**Activity:**
Output each record exactly, excluding pictures.

Page-level text extractions:
____________

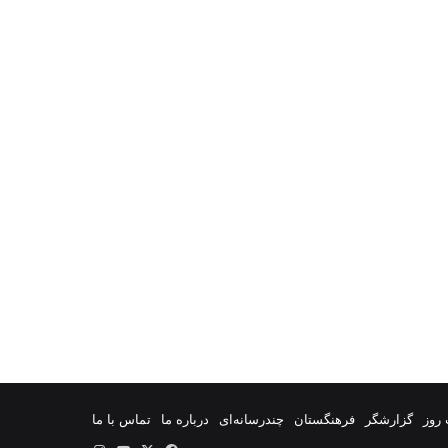
روز
گزارشگر
فرهنگستان
چندرسانه‌ای
درباره ما
تماس با ما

____________

**Exercise answer:**
روز
گزارشگر
فرهنگستان
چندرسانه‌ای
درباره ما
تماس با ما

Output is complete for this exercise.